『刃牙』『はじめの一歩』『ONE PIECE』でも…主人公そっちのけで「最強同士が激突した頂上決戦」 手に汗握る激アツ展開の行方は?の画像
少年チャンピオン・コミックス『範馬刃牙』第27巻(秋田書店)

 アニメや漫画では、“こいつとこいつが戦ったらどうなるんだ?”と胸躍らされる「最強同士の対戦」が描かれることがよくある。規格外の強さを持つ者同士の戦いは非常にハイレベルで、読者はもちろん登場人物たちも皆圧倒されてしまう。

 時には主人公さえ置いてけぼりにされてしまうほどの、圧倒的な強者同士の戦い……。今回はその中から特に印象的だったものを紹介していこう。

 

※本記事には各作品の内容を含みます

■『刃牙』あの範馬勇次郎が血を流した!?

 『刃牙』シリーズを象徴する存在である範馬勇次郎は、主人公・範馬刃牙の父親であり、「地上最強の生物」との呼び声も高い。格闘技術などは弱者が使うものと考え、己の戦闘センスと驚異的なフィジカルのみで戦う男である。その戦闘力は素手で軍隊をも壊滅させるほどで、世界中の格闘家や軍隊から恐れられている。

 しかしそんな勇次郎相手に、真っ向勝負で渡り合うもう1人の最強、郭海皇が現れる。年齢は140を超え、中国拳法の頂点に君臨する存在だ。普段は車椅子に乗ったヨボヨボのおじいちゃんだが、相手の攻撃の威力を受け流す「消力(シャオリー)」や、それを応用した拳でコンクリートを粉砕するパワーを見せつける。

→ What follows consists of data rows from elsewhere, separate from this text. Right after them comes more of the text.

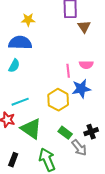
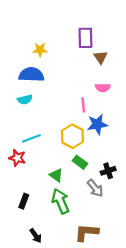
pink semicircle: (86, 65) -> (103, 88), moved
cyan semicircle: (14, 66) -> (25, 99), turned 48
green triangle: (31, 129) -> (56, 175), moved, size x0.6
green rectangle: (65, 133) -> (80, 162), moved

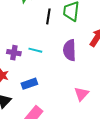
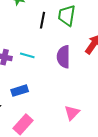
pink triangle: (81, 94) -> (72, 113), moved

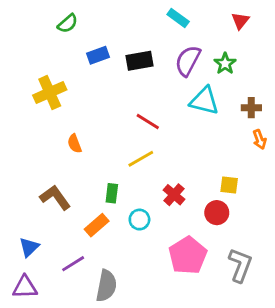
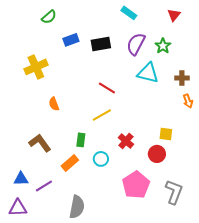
blue triangle: (29, 247) -> (21, 179), turned 42
purple line: (73, 264) -> (44, 186), moved

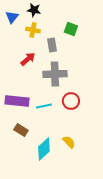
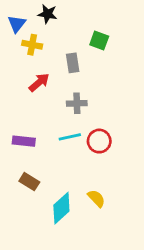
yellow cross: (33, 30) -> (32, 45), moved
gray cross: (55, 74) -> (77, 103), size x0.6
purple rectangle: (17, 101) -> (24, 141), size x0.7
cyan line: (44, 106) -> (70, 137), moved

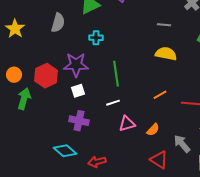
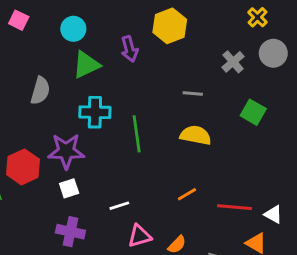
cyan cross: (96, 38) -> (95, 112), size x1.5
green line: (116, 74) -> (137, 134), moved

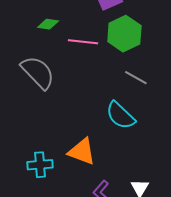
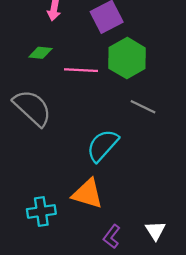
cyan semicircle: (120, 115) -> (103, 145), moved, turned 92

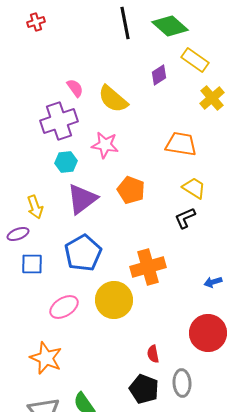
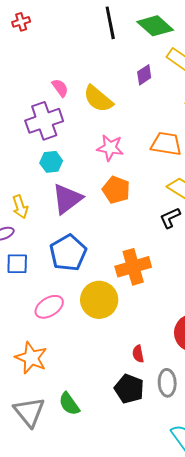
pink star: (105, 145) -> (110, 148), moved

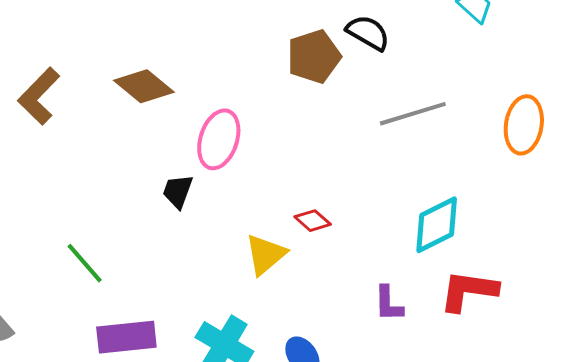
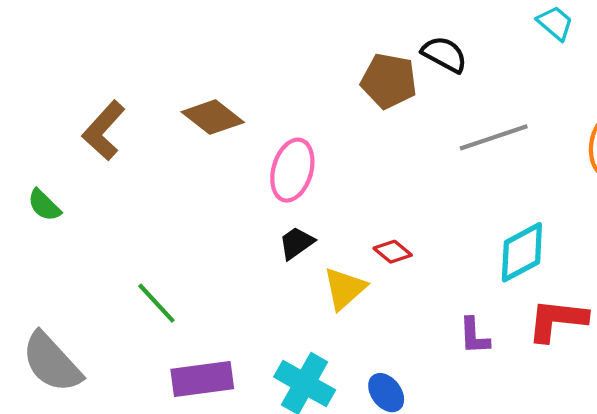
brown pentagon: (314, 57) -> (389, 81), turned 30
black trapezoid: (178, 191) -> (296, 243), moved, turned 36

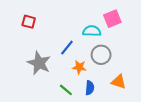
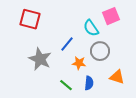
red square: (29, 22) -> (30, 19), size x1.5
cyan semicircle: (92, 31) -> (91, 28), turned -126

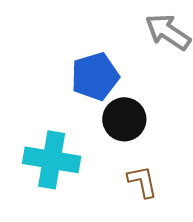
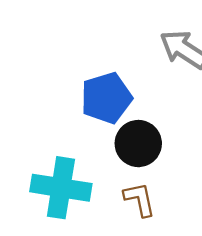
brown L-shape: (142, 182) -> (140, 199), moved

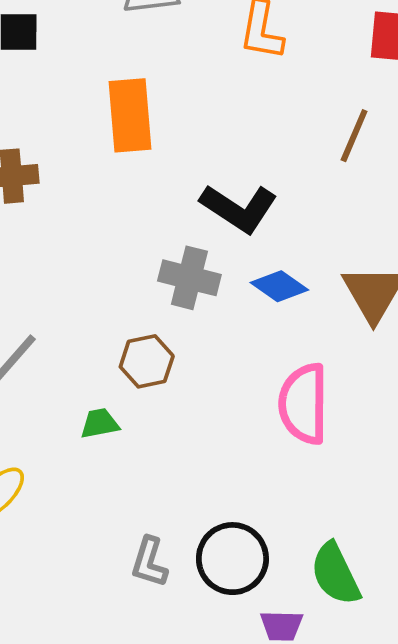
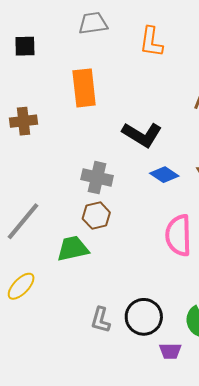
gray cross: (189, 278) -> (97, 178), moved
green trapezoid: (100, 424) -> (73, 249), size x1.6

 あの勇次郎が壁際に追い詰められたり、宙に浮かせられたり、血を流したりと、衝撃の場面が続く。「究極の暴力 対 究極の武」という頂上決戦に読者は前のめりになったものの、このドリームマッチは意外なかたちで決着する。なんと、戦闘中に郭海皇が老衰により死去(後に死んだフリと判明)したのである。勇次郎は最後の最後で最上級の獲物を逃してしまった。

■『はじめの一歩』劣勢からの大逆転がアツい!

 格闘漫画『はじめの一歩』では、鷹村守とブライアン・ホークによるWBC世界J・ミドル級タイトルマッチが印象深い。

 あらゆる点でハイレベルなボクサーである鷹村と、変則的なスタイルで対戦相手を翻弄するホーク。両者ともに譲らない戦いが繰り広げられるが、時間が経つごとに鷹村は減量の影響でスタミナ切れになり、防戦一方となってしまう。

 ついには意識も途切れになり、敗北が決まったかに思えたその時、鷹村は会長やジムメンバーの思いを背負い覚醒。驚異的なパワーを見せつけ、ホークを一方的にフルボッコにする。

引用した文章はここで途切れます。